America the Average
Why would anyone want to watch a bunch of overfed, middle-aged, middle Americans having sex? And take pictures? And if someone did do those things, and published the pictures in an enormous coffee table book, why would anyone want to see the result?
This is the question posed by America Swings, Naomi Harris’ documentary opus of free love in the American Heartland. It is 256 pages of technically beautiful photographs of people having orgiastic sex in a lot of otherwise unsexy scenarios; at the dining room table following thanksgiving dinner, in lawn chairs at a trailer park, on the couch while watching the Super Bowl. The answer has less to do with titillation, and more to do with curiosity about who these people are and how they fit into the juggernaut of American culture.
The people depicted in Harris’ book are not conventionally attractive. Quite far from it. They are the dentists and accountants and supermarket checkout girls Mahwah, New Jersey, Pleasanton, California, Big Lake, Minnesota, Washington, Texas and dozens of other Anytown USA’s. They are largely overweight, over 40, religious and conservative. They are the them we talk about when we talk about Americans. The ones who buy their hormone-laced milk from Wal-Mart, go to Toby Keith shows and eat Grand Slam breakfasts at Denny’s. Watching them “do it” is far from pornographic, but in the same way as grisly car crashes and sidewalk fistfights, it’s hard to look away.
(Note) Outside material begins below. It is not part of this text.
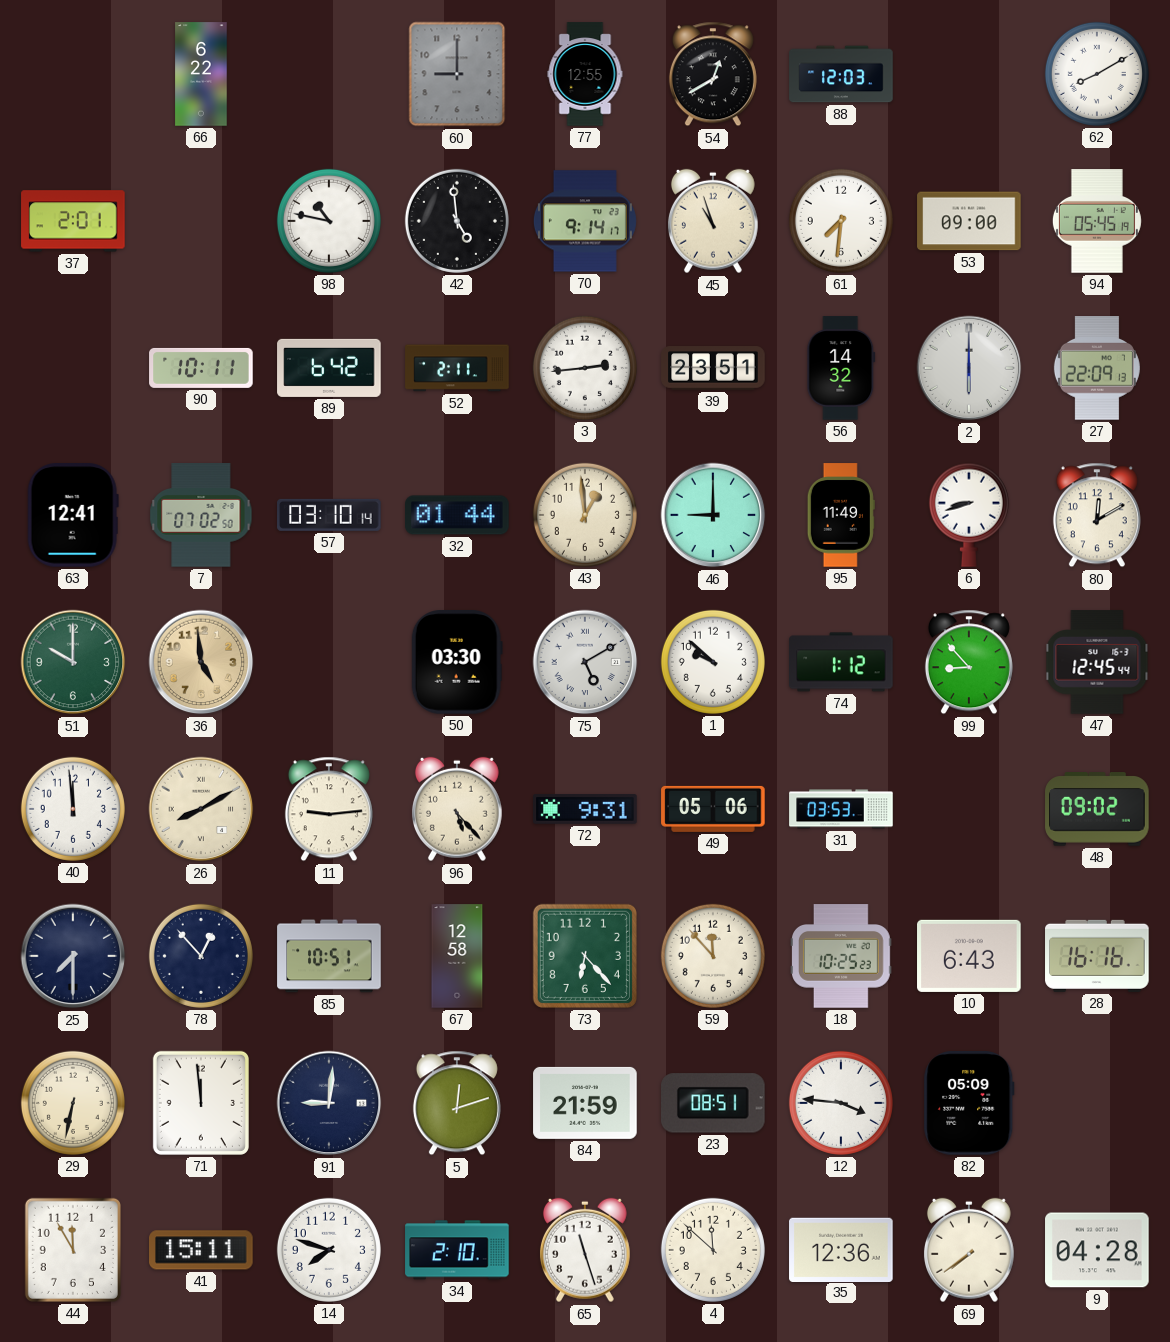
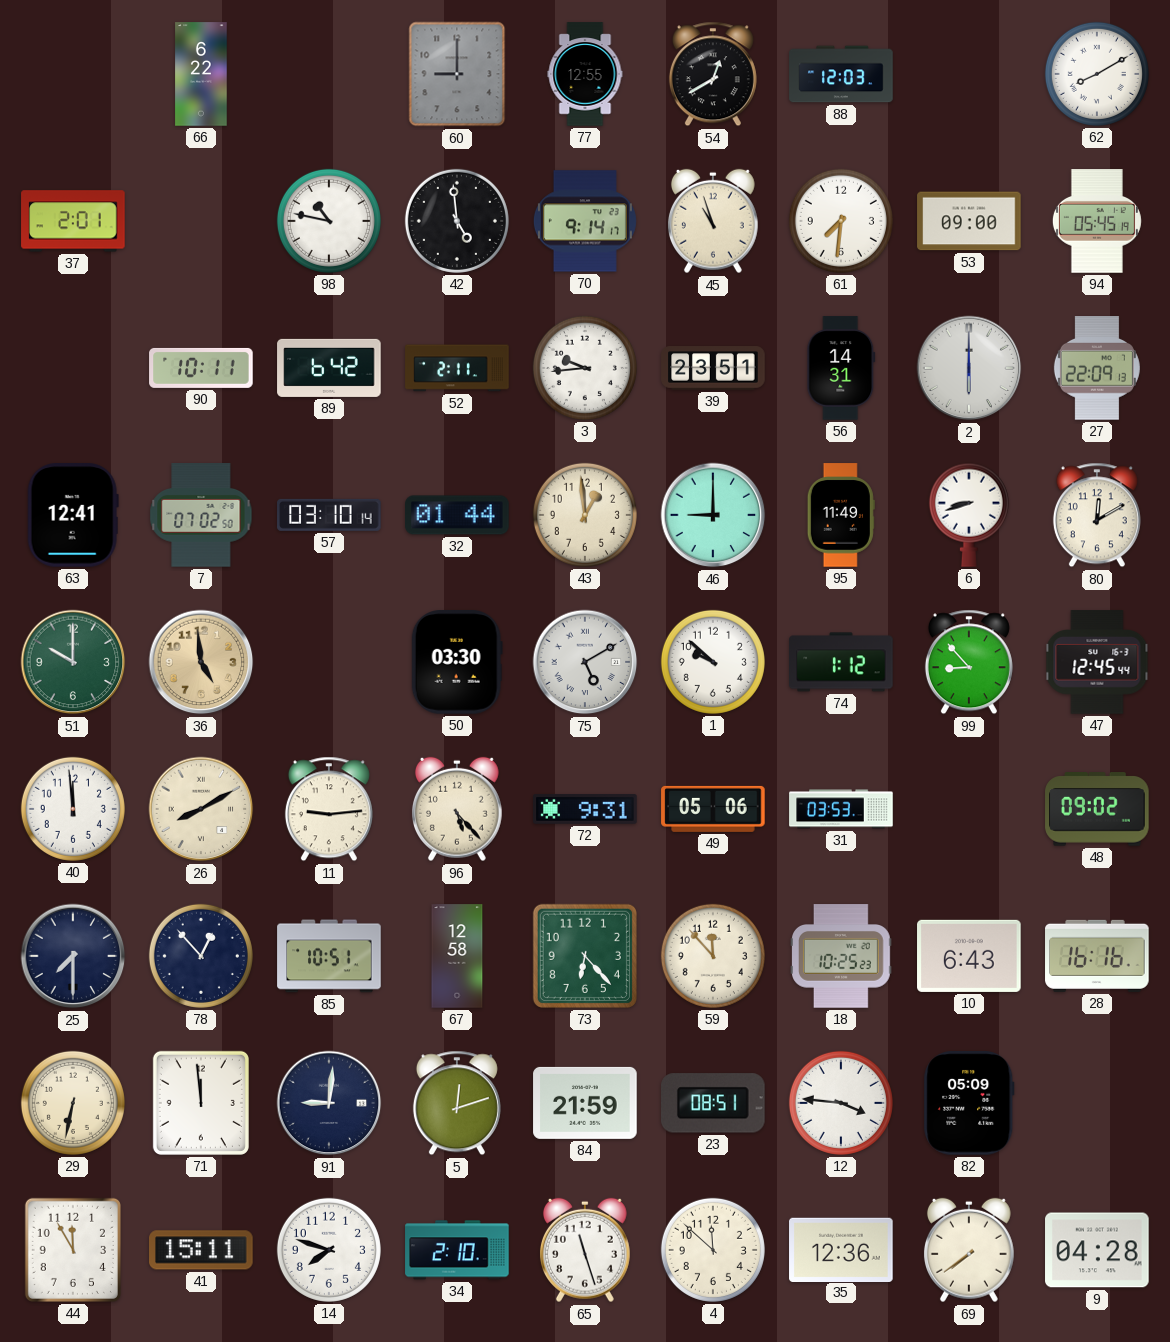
3: 2:44 -> 9:44
56: 14:32 -> 14:31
In some ways, Harris’ subjects are as quintessentially American as apple pie and handguns. In others, mostly relating to their unusually liberal views on sex, they are as unexpected as George Clooney at a Republican convention. America Swings is a rare glimpse into a subculture that reveals much about the weird state of sexual politics in that country.
The other question, then, maybe more important than the first is why would someone like the Toronto-born Harris, who has photographed Peter O’Toole and Jenna Bush, spend five years of her life crisscrossing the country, following sex parties, taking pictures of ugly people getting it on in kiddy pools between trips to the buffet?
“It was about documenting this phenomenon,” she says over the phone from her home in New York, “My intention was coming at it as a documentary photographer. It wasn’t about being sexy; it was bigger than that. It was to show this sort of way of life, to show people in their actual environment.”
If she comes off sounding more like an anthropologist than a budding Helmut Newton, that would be because that’s how she sees herself. For her, the project was more about showing real people being themselves than people positioned to look a certain way. None of the images in the book were staged (save some of the portraits), nor were they altered, or retouched. For Harris it was about pulling back the curtain and revealing sex in all of its lumpy, thinning-haired magnificence.